O G7 é formado por Estados Unidos, Canadá, Reino Unido, França, Alemanha, Itália e Japão, além da participação da União Europeia. Embora o Brasil não faça parte do grupo, o país tem sido frequentemente convidado para encontros ampliados devido à relevância de temas como preservação ambiental, segurança alimentar e papel estratégico na economia global.

Meio ambiente e economia estarão entre os principais temas

Um dos assuntos que deve ganhar destaque durante a participação brasileira é a agenda ambiental. O governo pretende reforçar compromissos relacionados ao combate ao desmatamento, à preservação da Amazônia e ao financiamento internacional para projetos de desenvolvimento sustentável. A expectativa é que Lula utilize o espaço para defender maior cooperação entre países desenvolvidos e emergentes no enfrentamento das mudanças climáticas.

Além das questões ambientais, o presidente deve abordar temas ligados ao crescimento econômico e às relações comerciais. O governo brasileiro busca ampliar mercados para exportações nacionais e atrair investimentos estrangeiros em áreas como: infraestrutura, tecnologia e energia renovável.

Nos bastidores, também existe expectativa para encontros bilaterais que poderão discutir conflitos internacionais, segurança energética e o fortalecimento das relações diplomáticas entre o Brasil e países europeus.

Brasil amplia presença em fóruns internacionais

A participação na cúpula reforça a estratégia do governo Lula de ampliar a presença brasileira nos principais fóruns multilaterais do mundo.
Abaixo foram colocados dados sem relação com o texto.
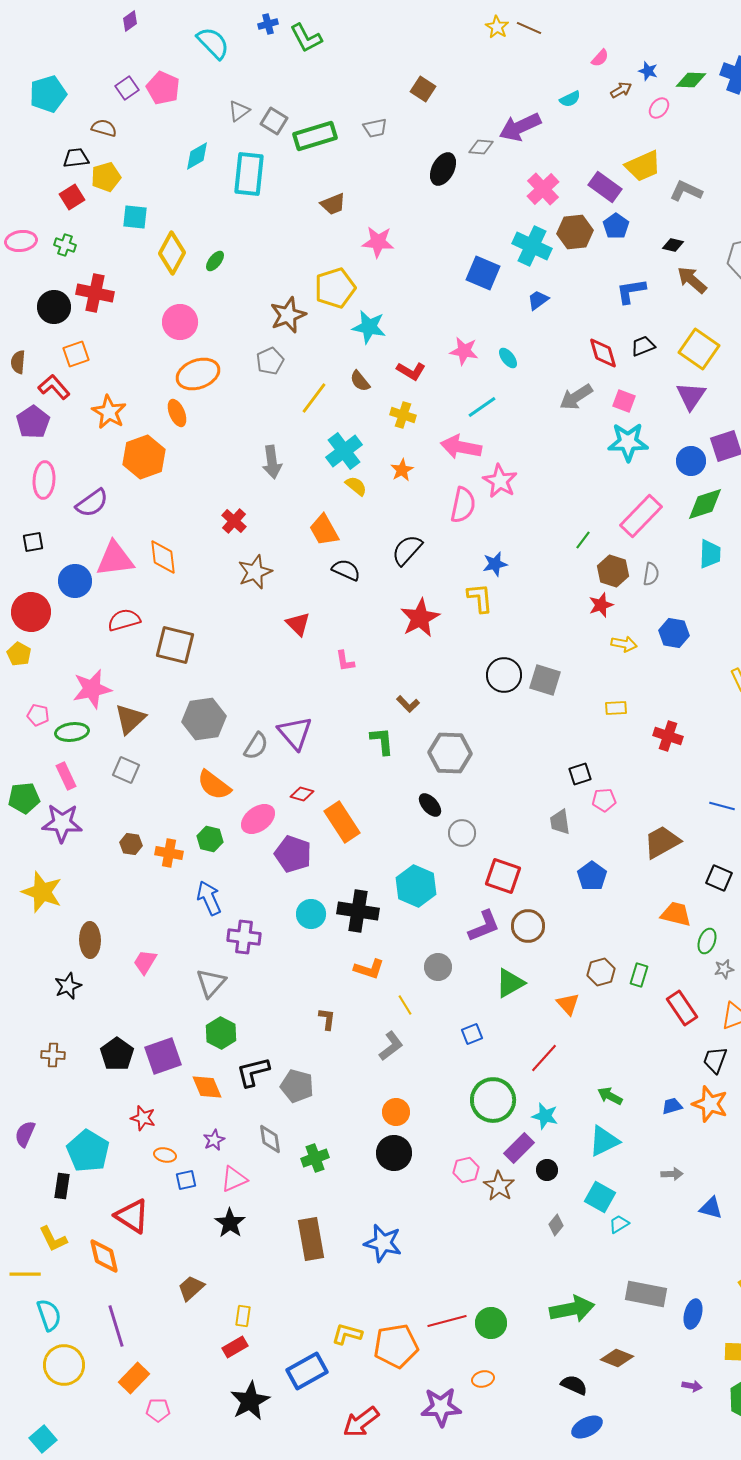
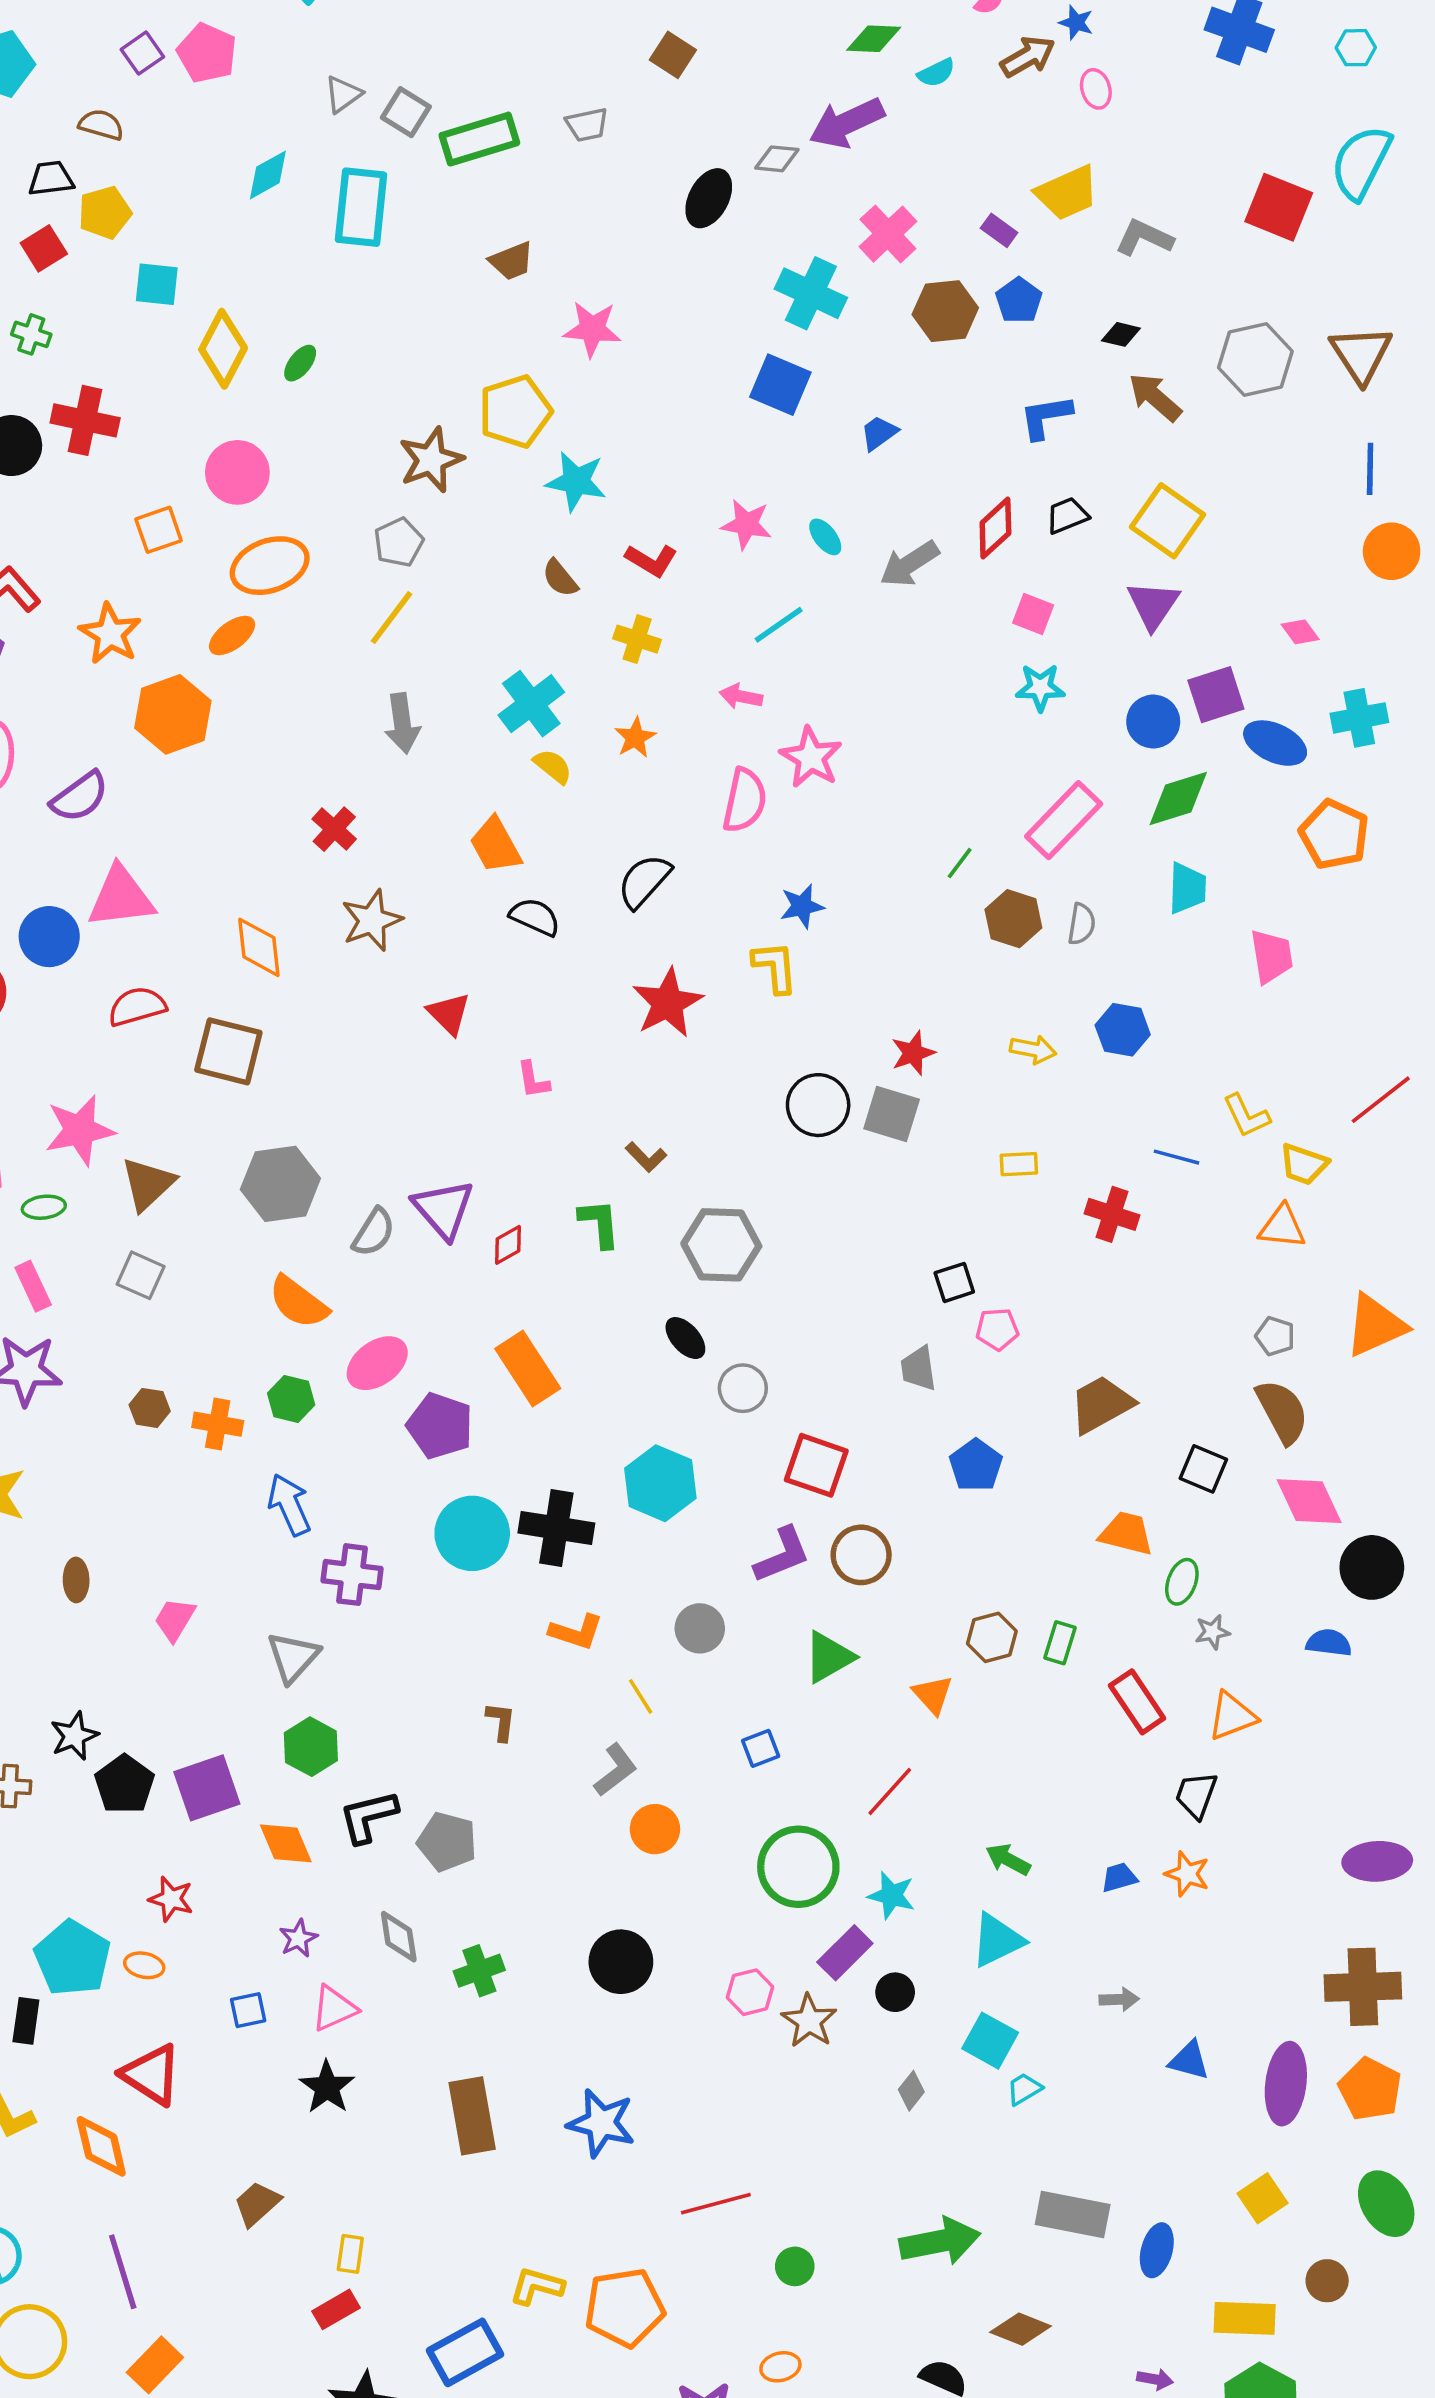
green diamond: (691, 80) -> (874, 39), moved
brown arrow: (621, 90) -> (1028, 57), size x1.4
pink ellipse: (659, 108) -> (1096, 89), turned -55
purple rectangle: (605, 187) -> (999, 230), size x0.6
cyan cross: (532, 246) -> (811, 293), moved
red diamond: (603, 353) -> (995, 528), turned 64
orange square: (76, 354) -> (159, 530), moved
gray arrow: (576, 397) -> (909, 564), moved
yellow line: (314, 398) -> (392, 618), moved
orange ellipse: (177, 413) -> (232, 635), turned 76
cyan star: (628, 442) -> (1040, 687), size x0.7
pink arrow: (461, 447) -> (741, 696), size x0.6
orange diamond: (163, 557) -> (259, 947), moved
red star: (601, 605) -> (913, 1053), moved
green ellipse: (72, 732) -> (44, 1207), size x0.7
red diamond: (302, 794) -> (508, 1245), moved, turned -45
blue line: (722, 806) -> (1177, 1157), moved
cyan circle: (311, 914) -> (472, 1533), size x1.4
brown ellipse: (90, 940) -> (76, 1580), size x0.7
black star: (68, 986) -> (74, 1736), moved
orange star: (710, 1104) -> (1187, 1874), size x0.7
orange circle: (396, 1112) -> (655, 1829), moved
orange ellipse: (165, 1155) -> (144, 1965), moved
red line: (447, 1321) -> (716, 2204), moved
green circle: (491, 1323) -> (795, 2266), size x0.7

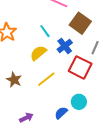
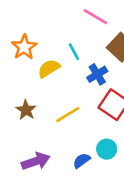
yellow semicircle: (38, 53) -> (49, 68), moved
purple arrow: (26, 118) -> (36, 161), size x1.5

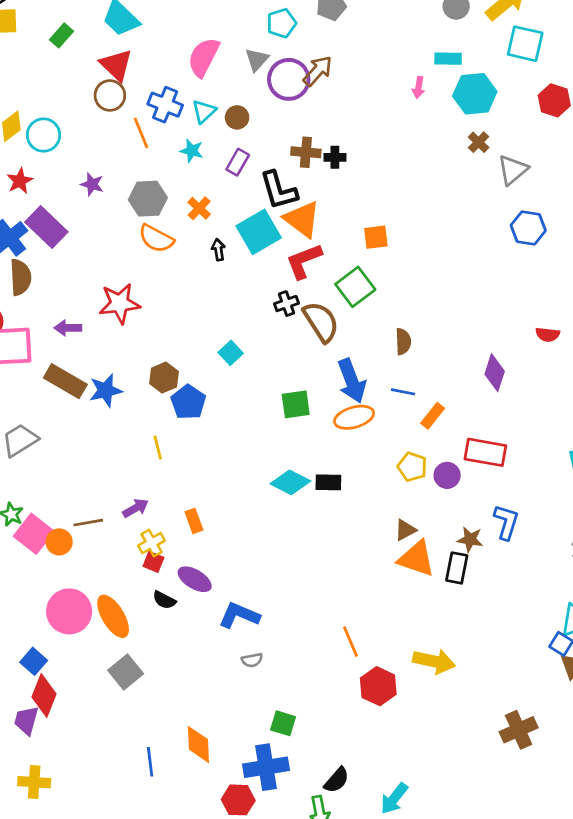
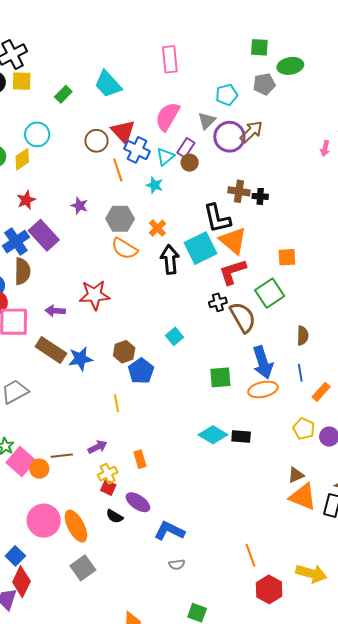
red triangle: (116, 65) -> (123, 132), moved
cyan circle: (43, 135) -> (37, 134), moved
purple rectangle: (238, 162) -> (186, 148), moved
black arrow: (218, 250) -> (170, 260), size x1.8
blue line: (403, 392) -> (300, 373), turned 66

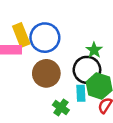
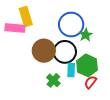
blue circle: (45, 38) -> (71, 25), moved
black circle: (87, 70) -> (65, 52), moved

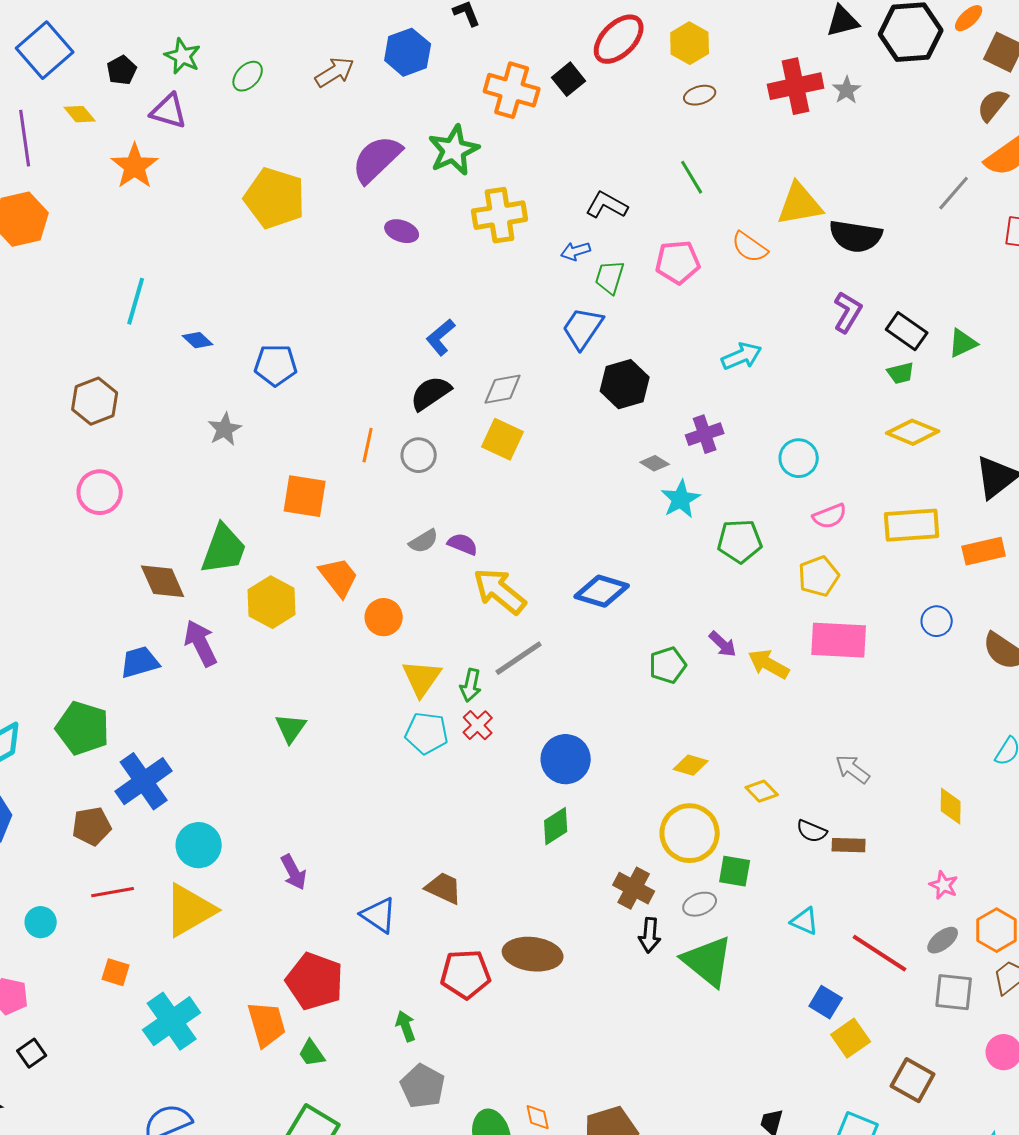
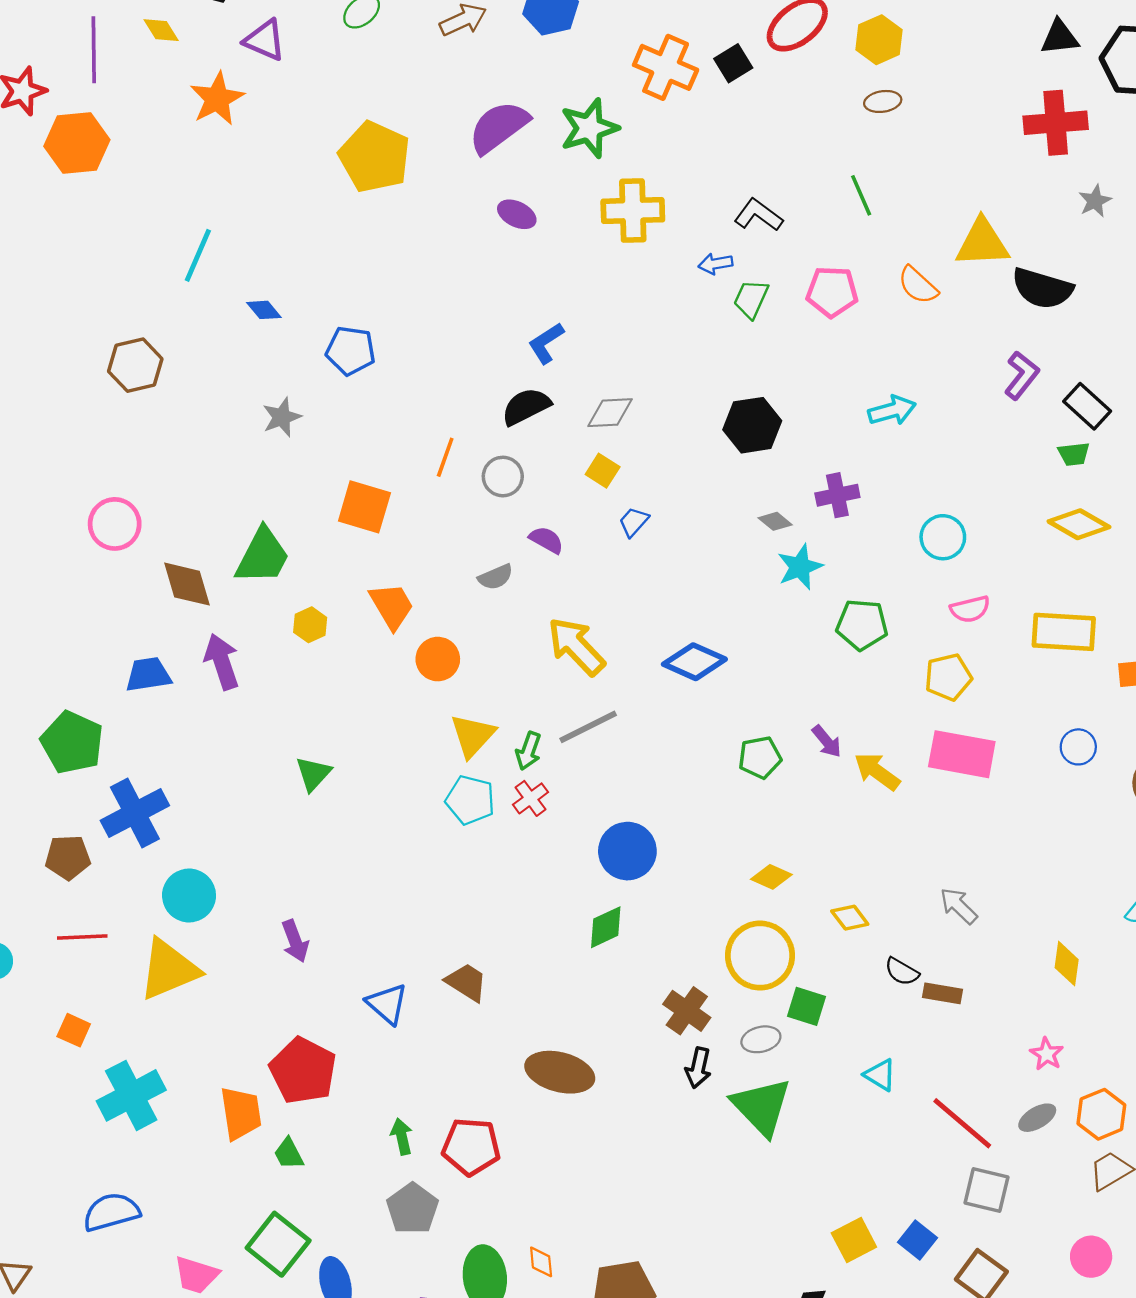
red cross: (796, 86) -> (1056, 123), moved
gray star: (847, 90) -> (1095, 201), moved
blue trapezoid: (583, 328) -> (634, 522), moved, size x0.6
yellow square: (503, 439) -> (603, 471), size x0.7
pink circle: (100, 492) -> (115, 524), moved
purple semicircle: (463, 544) -> (546, 540), moved
yellow hexagon: (272, 602) -> (310, 625), size x0.6
red pentagon: (466, 974) -> (471, 1147), moved
gray square: (954, 992) -> (987, 1190), moved
blue square: (826, 1002) -> (918, 1240), moved
yellow square: (851, 1038) -> (854, 1240), moved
Desde o início do mandato, o presidente tem participado de reuniões internacionais voltadas para temas econômicos, ambientais e políticos, buscando reposicionar o Brasil em debates globais.


Fotografia colorida mostra o presidente Lula da Silva vestindo terno e gravata e com uma das mãos pra cima, próxima ao tórax, gesticulando enquanto discursa.

Lula da Silva, presidente do Brasil │ Reprodução/X/@boletimbr


A presença no encontro também ocorre em meio às discussões sobre a reforma de organismos internacionais e sobre o papel dos países emergentes na governança mundial. O governo brasileiro defende maior representatividade de nações em desenvolvimento em instituições globais e tem utilizado eventos internacionais para apresentar essa pauta.

A programação da cúpula prevê reuniões plenárias, encontros bilaterais e debates sobre desafios globais que impactam tanto países desenvolvidos quanto economias emergentes. A expectativa é que a participação brasileira contribua para fortalecer o diálogo com parceiros estratégicos e ampliar a influência do país em temas centrais da agenda internacional.